(Transcribed page contents)
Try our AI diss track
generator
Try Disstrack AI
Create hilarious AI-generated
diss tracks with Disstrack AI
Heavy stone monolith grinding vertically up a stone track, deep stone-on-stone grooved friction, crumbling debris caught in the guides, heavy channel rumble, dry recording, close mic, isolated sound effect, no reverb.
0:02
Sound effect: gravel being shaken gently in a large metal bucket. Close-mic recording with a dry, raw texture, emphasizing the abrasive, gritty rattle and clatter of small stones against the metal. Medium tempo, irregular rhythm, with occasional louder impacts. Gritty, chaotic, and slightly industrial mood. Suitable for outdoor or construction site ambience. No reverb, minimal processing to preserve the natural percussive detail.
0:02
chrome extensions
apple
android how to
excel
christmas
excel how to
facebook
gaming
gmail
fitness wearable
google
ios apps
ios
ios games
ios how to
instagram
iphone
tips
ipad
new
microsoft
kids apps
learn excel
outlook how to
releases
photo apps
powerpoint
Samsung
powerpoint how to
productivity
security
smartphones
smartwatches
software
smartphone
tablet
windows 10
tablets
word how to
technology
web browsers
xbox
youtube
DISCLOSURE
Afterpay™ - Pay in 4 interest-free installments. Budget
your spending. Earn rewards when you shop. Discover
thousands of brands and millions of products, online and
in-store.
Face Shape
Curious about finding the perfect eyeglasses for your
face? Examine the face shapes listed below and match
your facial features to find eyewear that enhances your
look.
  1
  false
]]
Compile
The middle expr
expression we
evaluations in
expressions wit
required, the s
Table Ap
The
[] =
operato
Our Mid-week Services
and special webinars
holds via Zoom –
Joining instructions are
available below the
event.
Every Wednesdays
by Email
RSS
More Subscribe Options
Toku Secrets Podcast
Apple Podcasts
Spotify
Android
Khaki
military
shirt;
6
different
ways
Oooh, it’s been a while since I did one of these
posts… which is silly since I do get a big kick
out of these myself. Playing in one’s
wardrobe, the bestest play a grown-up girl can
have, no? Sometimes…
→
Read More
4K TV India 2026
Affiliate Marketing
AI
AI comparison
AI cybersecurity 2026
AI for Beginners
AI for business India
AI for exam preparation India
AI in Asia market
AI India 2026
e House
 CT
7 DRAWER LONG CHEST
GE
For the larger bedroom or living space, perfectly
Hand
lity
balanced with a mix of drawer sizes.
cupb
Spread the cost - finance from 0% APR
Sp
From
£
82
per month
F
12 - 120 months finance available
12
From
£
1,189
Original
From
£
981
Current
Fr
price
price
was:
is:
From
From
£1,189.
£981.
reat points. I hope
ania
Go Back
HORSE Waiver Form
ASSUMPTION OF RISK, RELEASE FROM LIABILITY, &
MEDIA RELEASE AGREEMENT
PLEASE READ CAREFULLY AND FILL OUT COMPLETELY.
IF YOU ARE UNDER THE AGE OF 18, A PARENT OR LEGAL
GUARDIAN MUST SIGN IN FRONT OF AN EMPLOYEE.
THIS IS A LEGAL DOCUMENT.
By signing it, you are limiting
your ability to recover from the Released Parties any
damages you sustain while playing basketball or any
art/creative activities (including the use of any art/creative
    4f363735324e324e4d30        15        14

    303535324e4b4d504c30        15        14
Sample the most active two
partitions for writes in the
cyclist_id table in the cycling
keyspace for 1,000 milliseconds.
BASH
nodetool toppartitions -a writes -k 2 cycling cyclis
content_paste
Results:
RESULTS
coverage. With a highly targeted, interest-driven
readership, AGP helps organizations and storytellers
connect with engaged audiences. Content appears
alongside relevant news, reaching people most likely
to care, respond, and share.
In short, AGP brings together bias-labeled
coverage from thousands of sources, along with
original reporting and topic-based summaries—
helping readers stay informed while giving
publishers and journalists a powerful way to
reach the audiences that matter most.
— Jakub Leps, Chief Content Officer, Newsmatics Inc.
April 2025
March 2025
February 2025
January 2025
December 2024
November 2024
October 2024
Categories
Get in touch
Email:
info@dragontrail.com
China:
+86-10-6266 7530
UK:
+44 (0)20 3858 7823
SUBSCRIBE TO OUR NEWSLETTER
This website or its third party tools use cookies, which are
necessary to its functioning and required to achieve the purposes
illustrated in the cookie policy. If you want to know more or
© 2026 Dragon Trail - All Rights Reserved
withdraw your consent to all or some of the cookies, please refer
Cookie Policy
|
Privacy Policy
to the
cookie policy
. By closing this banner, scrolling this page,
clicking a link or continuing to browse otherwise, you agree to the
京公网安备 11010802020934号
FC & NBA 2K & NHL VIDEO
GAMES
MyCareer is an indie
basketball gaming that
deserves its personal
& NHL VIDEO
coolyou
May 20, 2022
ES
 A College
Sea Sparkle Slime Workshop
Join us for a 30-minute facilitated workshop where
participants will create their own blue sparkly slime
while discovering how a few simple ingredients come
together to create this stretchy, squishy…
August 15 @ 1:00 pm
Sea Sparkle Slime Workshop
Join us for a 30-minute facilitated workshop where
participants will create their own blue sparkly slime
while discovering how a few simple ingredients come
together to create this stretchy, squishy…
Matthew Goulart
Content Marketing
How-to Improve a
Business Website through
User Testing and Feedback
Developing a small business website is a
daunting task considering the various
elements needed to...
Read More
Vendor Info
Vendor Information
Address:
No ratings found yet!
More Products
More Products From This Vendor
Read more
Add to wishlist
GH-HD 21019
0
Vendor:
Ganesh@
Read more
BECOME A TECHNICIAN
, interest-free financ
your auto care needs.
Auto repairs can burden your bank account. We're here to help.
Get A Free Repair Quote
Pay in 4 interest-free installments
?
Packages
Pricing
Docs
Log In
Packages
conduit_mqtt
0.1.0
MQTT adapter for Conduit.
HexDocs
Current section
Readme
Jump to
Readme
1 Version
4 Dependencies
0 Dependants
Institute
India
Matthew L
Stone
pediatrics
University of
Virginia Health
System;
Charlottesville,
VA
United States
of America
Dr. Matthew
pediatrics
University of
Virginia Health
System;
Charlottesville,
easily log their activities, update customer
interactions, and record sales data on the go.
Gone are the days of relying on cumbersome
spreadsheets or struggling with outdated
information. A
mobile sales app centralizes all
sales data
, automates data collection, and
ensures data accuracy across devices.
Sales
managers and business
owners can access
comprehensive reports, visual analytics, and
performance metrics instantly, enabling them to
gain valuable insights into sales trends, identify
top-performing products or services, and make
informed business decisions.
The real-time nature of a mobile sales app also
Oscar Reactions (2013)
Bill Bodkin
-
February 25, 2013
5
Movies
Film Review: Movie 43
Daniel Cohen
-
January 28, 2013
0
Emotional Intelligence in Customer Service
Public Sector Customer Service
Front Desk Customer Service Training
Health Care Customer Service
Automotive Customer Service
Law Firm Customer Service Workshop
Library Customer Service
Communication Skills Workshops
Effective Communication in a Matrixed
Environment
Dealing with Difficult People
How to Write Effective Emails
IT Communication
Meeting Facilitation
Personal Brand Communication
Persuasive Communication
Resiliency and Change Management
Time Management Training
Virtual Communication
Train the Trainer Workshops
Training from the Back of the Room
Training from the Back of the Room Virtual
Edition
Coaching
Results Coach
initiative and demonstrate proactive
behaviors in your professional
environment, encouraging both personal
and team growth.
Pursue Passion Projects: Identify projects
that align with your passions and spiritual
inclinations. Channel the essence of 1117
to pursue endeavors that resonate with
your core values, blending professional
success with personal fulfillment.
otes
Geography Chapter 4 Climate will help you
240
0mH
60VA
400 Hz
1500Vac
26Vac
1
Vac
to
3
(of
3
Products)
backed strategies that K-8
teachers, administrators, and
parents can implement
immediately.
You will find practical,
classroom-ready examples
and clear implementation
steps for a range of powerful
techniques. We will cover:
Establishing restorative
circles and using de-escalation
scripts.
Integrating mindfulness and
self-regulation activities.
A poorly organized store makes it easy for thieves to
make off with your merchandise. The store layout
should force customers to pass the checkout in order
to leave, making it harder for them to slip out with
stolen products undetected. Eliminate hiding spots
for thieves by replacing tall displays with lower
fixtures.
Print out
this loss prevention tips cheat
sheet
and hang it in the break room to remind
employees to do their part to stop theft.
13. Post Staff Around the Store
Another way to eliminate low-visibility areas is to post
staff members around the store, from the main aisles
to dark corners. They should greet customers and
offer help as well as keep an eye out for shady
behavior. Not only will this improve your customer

* What is being asked: Your task is to transcribe the line containing "immediately." and every line after it, through the last line of the data, exactly as written and with nothing more.

* The completed task:
immediately.
You will find practical,
classroom-ready examples
and clear implementation
steps for a range of powerful
techniques. We will cover:
Establishing restorative
circles and using de-escalation
scripts.
Integrating mindfulness and
self-regulation activities.
A poorly organized store makes it easy for thieves to
make off with your merchandise. The store layout
should force customers to pass the checkout in order
to leave, making it harder for them to slip out with
stolen products undetected. Eliminate hiding spots
for thieves by replacing tall displays with lower
fixtures.
Print out
this loss prevention tips cheat
sheet
and hang it in the break room to remind
employees to do their part to stop theft.
13. Post Staff Around the Store
Another way to eliminate low-visibility areas is to post
staff members around the store, from the main aisles
to dark corners. They should greet customers and
offer help as well as keep an eye out for shady
behavior. Not only will this improve your customer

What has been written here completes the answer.